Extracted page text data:
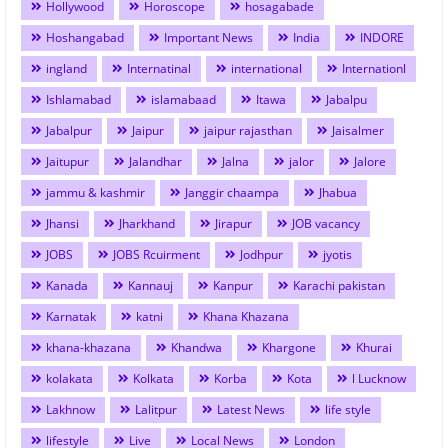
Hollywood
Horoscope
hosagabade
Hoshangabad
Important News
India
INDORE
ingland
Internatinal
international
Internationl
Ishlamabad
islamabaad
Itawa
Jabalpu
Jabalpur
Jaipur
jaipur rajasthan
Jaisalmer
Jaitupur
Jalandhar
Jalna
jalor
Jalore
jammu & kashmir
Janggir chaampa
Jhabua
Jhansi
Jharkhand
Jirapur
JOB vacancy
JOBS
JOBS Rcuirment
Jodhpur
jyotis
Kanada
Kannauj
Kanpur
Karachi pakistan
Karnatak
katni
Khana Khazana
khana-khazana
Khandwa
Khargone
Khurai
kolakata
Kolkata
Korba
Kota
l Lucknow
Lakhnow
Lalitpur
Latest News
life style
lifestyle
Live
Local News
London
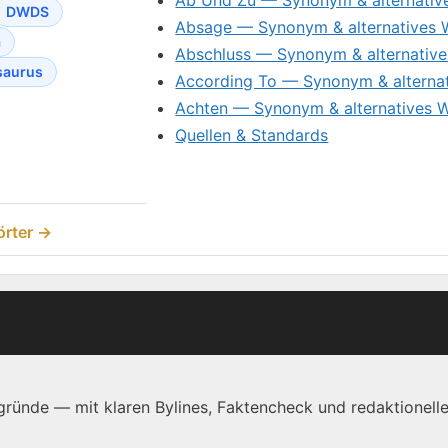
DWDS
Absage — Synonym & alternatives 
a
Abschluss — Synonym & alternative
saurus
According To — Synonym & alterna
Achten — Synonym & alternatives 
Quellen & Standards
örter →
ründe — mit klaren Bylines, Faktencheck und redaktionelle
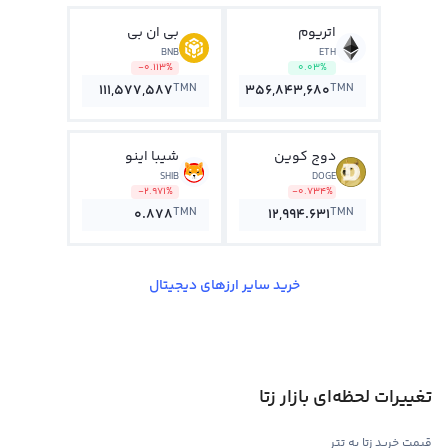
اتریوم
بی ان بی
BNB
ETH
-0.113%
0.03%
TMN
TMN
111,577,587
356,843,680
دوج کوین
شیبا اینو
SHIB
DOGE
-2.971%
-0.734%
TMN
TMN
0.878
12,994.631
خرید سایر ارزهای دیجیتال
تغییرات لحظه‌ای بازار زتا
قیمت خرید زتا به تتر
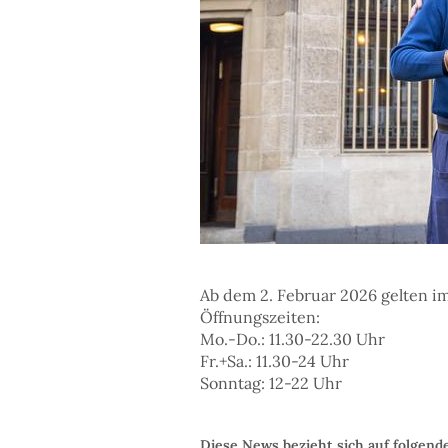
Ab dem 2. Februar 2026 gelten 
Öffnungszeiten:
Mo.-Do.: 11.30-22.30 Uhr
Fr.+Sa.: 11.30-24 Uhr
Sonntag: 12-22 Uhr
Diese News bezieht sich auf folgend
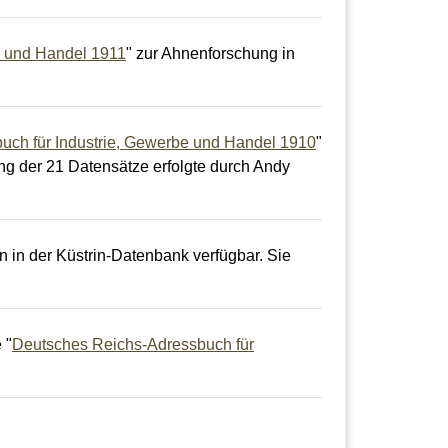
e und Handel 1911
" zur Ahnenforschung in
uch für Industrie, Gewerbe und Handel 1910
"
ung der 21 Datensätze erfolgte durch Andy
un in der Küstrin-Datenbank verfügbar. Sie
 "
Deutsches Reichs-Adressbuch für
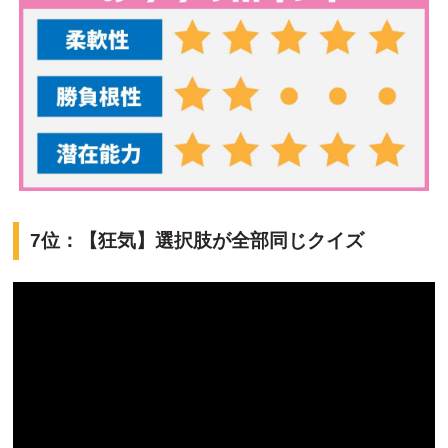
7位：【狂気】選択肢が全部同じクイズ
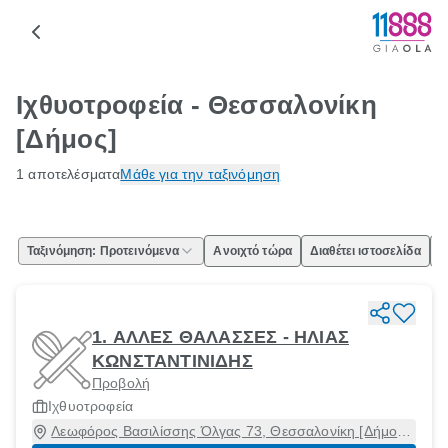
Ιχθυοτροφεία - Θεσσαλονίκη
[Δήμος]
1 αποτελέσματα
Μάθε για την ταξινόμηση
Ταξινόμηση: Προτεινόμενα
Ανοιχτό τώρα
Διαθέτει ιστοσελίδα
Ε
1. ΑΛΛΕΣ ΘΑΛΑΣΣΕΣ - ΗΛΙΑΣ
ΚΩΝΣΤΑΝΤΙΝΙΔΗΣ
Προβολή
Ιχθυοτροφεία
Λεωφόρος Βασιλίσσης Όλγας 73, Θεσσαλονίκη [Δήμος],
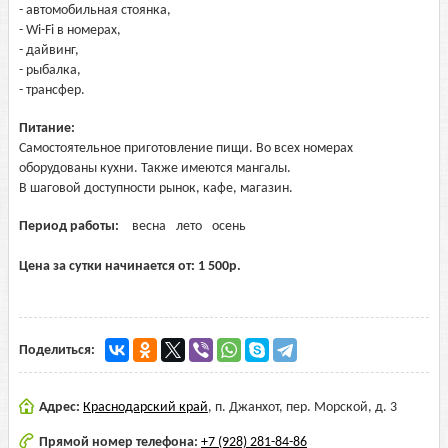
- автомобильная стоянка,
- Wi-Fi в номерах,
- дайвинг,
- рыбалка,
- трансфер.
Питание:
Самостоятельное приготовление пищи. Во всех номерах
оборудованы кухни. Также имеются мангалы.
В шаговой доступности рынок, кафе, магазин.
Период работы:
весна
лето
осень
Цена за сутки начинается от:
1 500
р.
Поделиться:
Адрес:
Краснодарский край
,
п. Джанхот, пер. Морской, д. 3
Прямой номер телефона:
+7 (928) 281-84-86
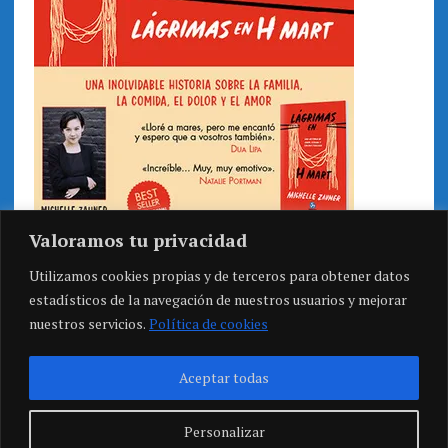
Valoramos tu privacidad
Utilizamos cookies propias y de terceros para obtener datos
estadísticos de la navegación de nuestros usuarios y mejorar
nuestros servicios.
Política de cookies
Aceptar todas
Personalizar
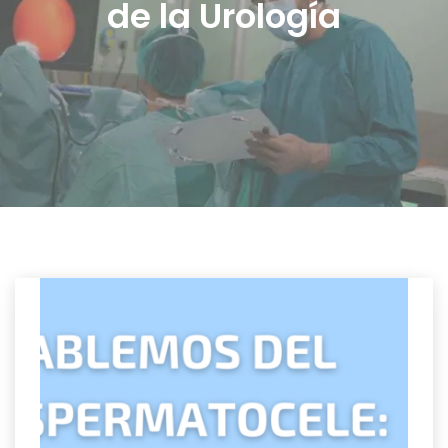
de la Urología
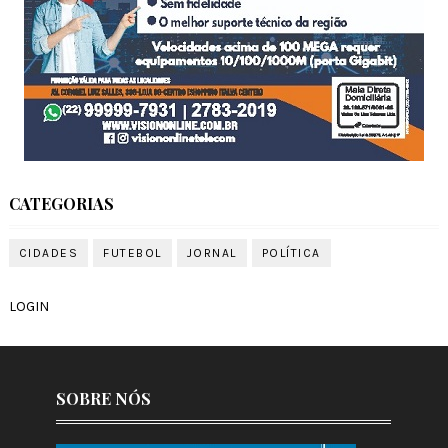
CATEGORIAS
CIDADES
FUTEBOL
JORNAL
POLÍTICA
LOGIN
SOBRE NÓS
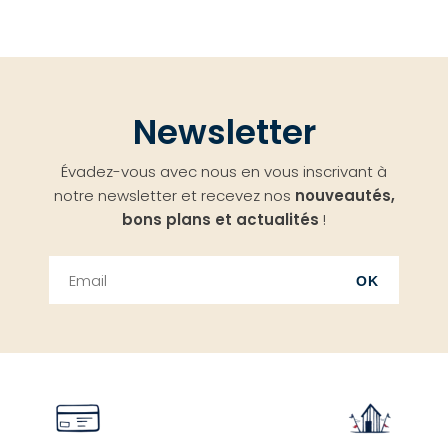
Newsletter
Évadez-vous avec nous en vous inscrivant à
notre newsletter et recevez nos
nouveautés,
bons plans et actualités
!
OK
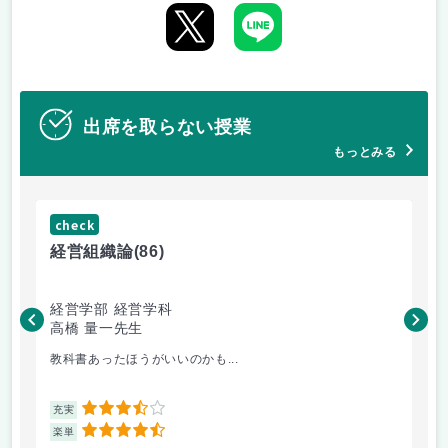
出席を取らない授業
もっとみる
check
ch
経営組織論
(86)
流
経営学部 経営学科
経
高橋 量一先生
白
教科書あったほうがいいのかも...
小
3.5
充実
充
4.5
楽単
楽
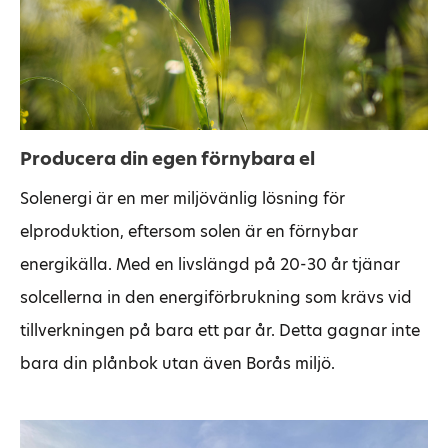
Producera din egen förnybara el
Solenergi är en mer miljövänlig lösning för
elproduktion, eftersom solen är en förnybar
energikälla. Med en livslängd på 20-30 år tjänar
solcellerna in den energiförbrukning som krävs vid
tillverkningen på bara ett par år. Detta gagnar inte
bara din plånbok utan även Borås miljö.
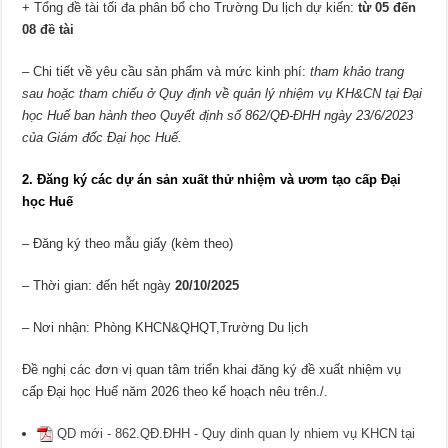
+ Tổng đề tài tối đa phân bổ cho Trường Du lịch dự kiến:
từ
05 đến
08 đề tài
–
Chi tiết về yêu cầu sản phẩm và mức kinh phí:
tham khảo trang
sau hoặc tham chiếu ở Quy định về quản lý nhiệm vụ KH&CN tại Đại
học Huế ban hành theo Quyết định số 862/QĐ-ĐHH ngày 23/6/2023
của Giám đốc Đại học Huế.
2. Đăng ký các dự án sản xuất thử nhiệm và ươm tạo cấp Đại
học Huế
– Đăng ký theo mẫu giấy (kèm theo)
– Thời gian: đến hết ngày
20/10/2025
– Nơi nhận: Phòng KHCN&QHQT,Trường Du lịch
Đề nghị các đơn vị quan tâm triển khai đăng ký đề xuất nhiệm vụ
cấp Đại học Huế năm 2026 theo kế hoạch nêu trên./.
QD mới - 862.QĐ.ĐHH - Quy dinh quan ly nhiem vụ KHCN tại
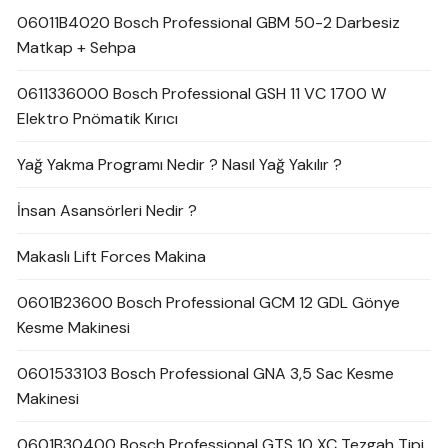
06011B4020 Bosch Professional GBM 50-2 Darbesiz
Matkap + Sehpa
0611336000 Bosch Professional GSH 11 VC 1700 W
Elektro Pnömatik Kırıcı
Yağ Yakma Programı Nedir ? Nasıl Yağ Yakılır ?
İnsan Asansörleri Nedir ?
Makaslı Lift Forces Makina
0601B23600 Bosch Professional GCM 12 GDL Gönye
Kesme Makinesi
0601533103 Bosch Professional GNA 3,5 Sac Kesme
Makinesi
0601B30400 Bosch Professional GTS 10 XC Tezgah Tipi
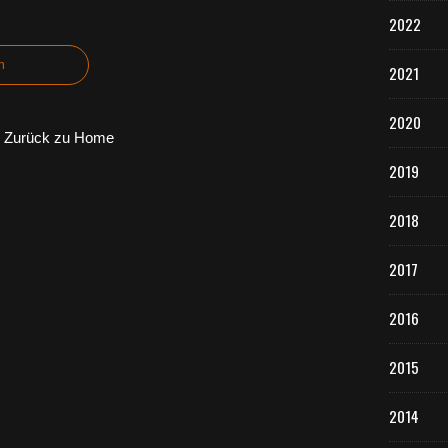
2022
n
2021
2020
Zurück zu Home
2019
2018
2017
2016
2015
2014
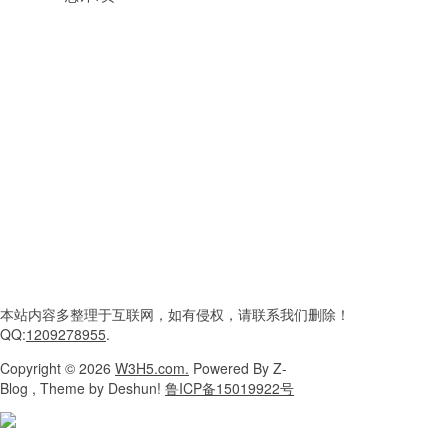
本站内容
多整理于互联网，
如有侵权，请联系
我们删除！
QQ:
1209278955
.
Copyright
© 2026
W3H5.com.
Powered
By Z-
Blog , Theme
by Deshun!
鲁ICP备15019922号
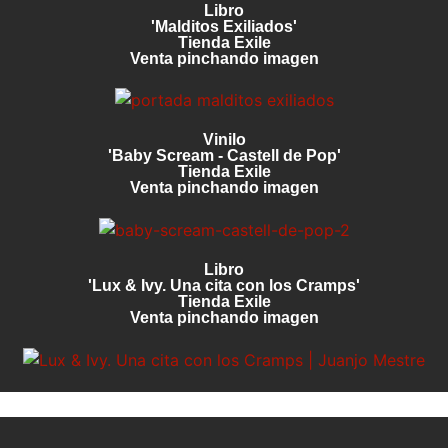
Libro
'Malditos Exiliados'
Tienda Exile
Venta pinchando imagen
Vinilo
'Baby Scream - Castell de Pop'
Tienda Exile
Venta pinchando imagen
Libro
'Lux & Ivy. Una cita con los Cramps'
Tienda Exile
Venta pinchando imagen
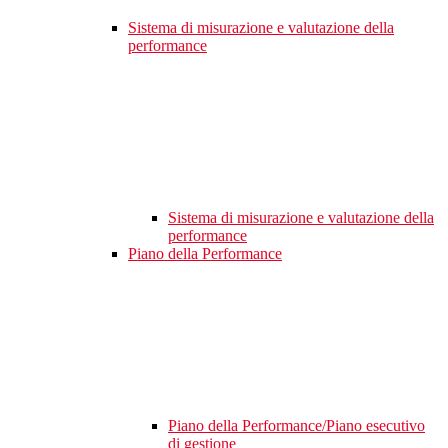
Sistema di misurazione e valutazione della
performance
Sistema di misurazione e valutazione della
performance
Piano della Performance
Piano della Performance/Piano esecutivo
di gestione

▸ Exercise prompt: What is needed is an exact repeat of the records, with every picture left out.

▸ Exercise answer:
Hollywood
Horoscope
hosagabade
Hoshangabad
Important News
India
INDORE
ingland
Internatinal
international
Internationl
Ishlamabad
islamabaad
Itawa
Jabalpu
Jabalpur
Jaipur
jaipur rajasthan
Jaisalmer
Jaitupur
Jalandhar
Jalna
jalor
Jalore
jammu & kashmir
Janggir chaampa
Jhabua
Jhansi
Jharkhand
Jirapur
JOB vacancy
JOBS
JOBS Rcuirment
Jodhpur
jyotis
Kanada
Kannauj
Kanpur
Karachi pakistan
Karnatak
katni
Khana Khazana
khana-khazana
Khandwa
Khargone
Khurai
kolakata
Kolkata
Korba
Kota
l Lucknow
Lakhnow
Lalitpur
Latest News
life style
lifestyle
Live
Local News
London
DWDS
Absage — Synonym & alternatives 
a
Abschluss — Synonym & alternative
saurus
According To — Synonym & alterna
Achten — Synonym & alternatives 
Quellen & Standards
örter →
ründe — mit klaren Bylines, Faktencheck und redaktionelle
اتریوم
بی ان بی
BNB
ETH
-0.113%
0.03%
TMN
TMN
111,577,587
356,843,680
دوج کوین
شیبا اینو
SHIB
DOGE
-2.971%
-0.734%
TMN
TMN
0.878
12,994.631
خرید سایر ارزهای دیجیتال
تغییرات لحظه‌ای بازار زتا
قیمت خرید زتا به تتر
Ab dem 2. Februar 2026 gelten 
Öffnungszeiten:
Mo.-Do.: 11.30-22.30 Uhr
Fr.+Sa.: 11.30-24 Uhr
Sonntag: 12-22 Uhr
Diese News bezieht sich auf folgend
e und Handel 1911
" zur Ahnenforschung in
uch für Industrie, Gewerbe und Handel 1910
"
ung der 21 Datensätze erfolgte durch Andy
un in der Küstrin-Datenbank verfügbar. Sie
 "
Deutsches Reichs-Adressbuch für
7位：【狂気】選択肢が全部同じクイズ
Ιχθυοτροφεία - Θεσσαλονίκη
[Δήμος]
1 αποτελέσματα
Μάθε για την ταξινόμηση
Ταξινόμηση: Προτεινόμενα
Ανοιχτό τώρα
Διαθέτει ιστοσελίδα
Ε
1. ΑΛΛΕΣ ΘΑΛΑΣΣΕΣ - ΗΛΙΑΣ
ΚΩΝΣΤΑΝΤΙΝΙΔΗΣ
Προβολή
Ιχθυοτροφεία
Λεωφόρος Βασιλίσσης Όλγας 73, Θεσσαλονίκη [Δήμος],
- автомобильная стоянка,
- Wi-Fi в номерах,
- дайвинг,
- рыбалка,
- трансфер.
Питание:
Самостоятельное приготовление пищи. Во всех номерах
оборудованы кухни. Также имеются мангалы.
В шаговой доступности рынок, кафе, магазин.
Период работы:
весна
лето
осень
Цена за сутки начинается от:
1 500
р.
Поделиться:
Адрес:
Краснодарский край
,
п. Джанхот, пер. Морской, д. 3
Прямой номер телефона:
+7 (928) 281-84-86
Valoramos tu privacidad
Utilizamos cookies propias y de terceros para obtener datos
estadísticos de la navegación de nuestros usuarios y mejorar
nuestros servicios.
Política de cookies
Aceptar todas
Personalizar
de la Urología
CATEGORIAS
CIDADES
FUTEBOL
JORNAL
POLÍTICA
LOGIN
SOBRE NÓS
Newsletter
Évadez-vous avec nous en vous inscrivant à
notre newsletter et recevez nos
nouveautés,
bons plans et actualités
!
OK
出席を取らない授業
もっとみる
check
ch
経営組織論
(86)
流
経営学部 経営学科
経
高橋 量一先生
白
教科書あったほうがいいのかも...
小
3.5
充実
充
4.5
楽単
楽
Producera din egen förnybara el
Solenergi är en mer miljövänlig lösning för
elproduktion, eftersom solen är en förnybar
energikälla. Med en livslängd på 20-30 år tjänar
solcellerna in den energiförbrukning som krävs vid
tillverkningen på bara ett par år. Detta gagnar inte
bara din plånbok utan även Borås miljö.
+ Tổng đề tài tối đa phân bổ cho Trường Du lịch dự kiến:
từ
05 đến
08 đề tài
–
Chi tiết về yêu cầu sản phẩm và mức kinh phí:
tham khảo trang
sau hoặc tham chiếu ở Quy định về quản lý nhiệm vụ KH&CN tại Đại
học Huế ban hành theo Quyết định số 862/QĐ-ĐHH ngày 23/6/2023
của Giám đốc Đại học Huế.
2. Đăng ký các dự án sản xuất thử nhiệm và ươm tạo cấp Đại
học Huế
– Đăng ký theo mẫu giấy (kèm theo)
– Thời gian: đến hết ngày
20/10/2025
– Nơi nhận: Phòng KHCN&QHQT,Trường Du lịch
Đề nghị các đơn vị quan tâm triển khai đăng ký đề xuất nhiệm vụ
cấp Đại học Huế năm 2026 theo kế hoạch nêu trên./.
QD mới - 862.QĐ.ĐHH - Quy dinh quan ly nhiem vụ KHCN tại
06011B4020 Bosch Professional GBM 50-2 Darbesiz
Matkap + Sehpa
0611336000 Bosch Professional GSH 11 VC 1700 W
Elektro Pnömatik Kırıcı
Yağ Yakma Programı Nedir ? Nasıl Yağ Yakılır ?
İnsan Asansörleri Nedir ?
Makaslı Lift Forces Makina
0601B23600 Bosch Professional GCM 12 GDL Gönye
Kesme Makinesi
0601533103 Bosch Professional GNA 3,5 Sac Kesme
Makinesi
0601B30400 Bosch Professional GTS 10 XC Tezgah Tipi
2022
n
2021
2020
Zurück zu Home
2019
2018
2017
2016
2015
2014
本站内容
多整理于互联网，
如有侵权，请联系
我们删除！
QQ:
1209278955
.
Copyright
© 2026
W3H5.com.
Powered
By Z-
Blog , Theme
by Deshun!
鲁ICP备15019922号
Libro
'Malditos Exiliados'
Tienda Exile
Venta pinchando imagen
Vinilo
'Baby Scream - Castell de Pop'
Tienda Exile
Venta pinchando imagen
Libro
'Lux & Ivy. Una cita con los Cramps'
Tienda Exile
Venta pinchando imagen
Sistema di misurazione e valutazione della
performance
Sistema di misurazione e valutazione della
performance
Piano della Performance
Piano della Performance/Piano esecutivo
di gestione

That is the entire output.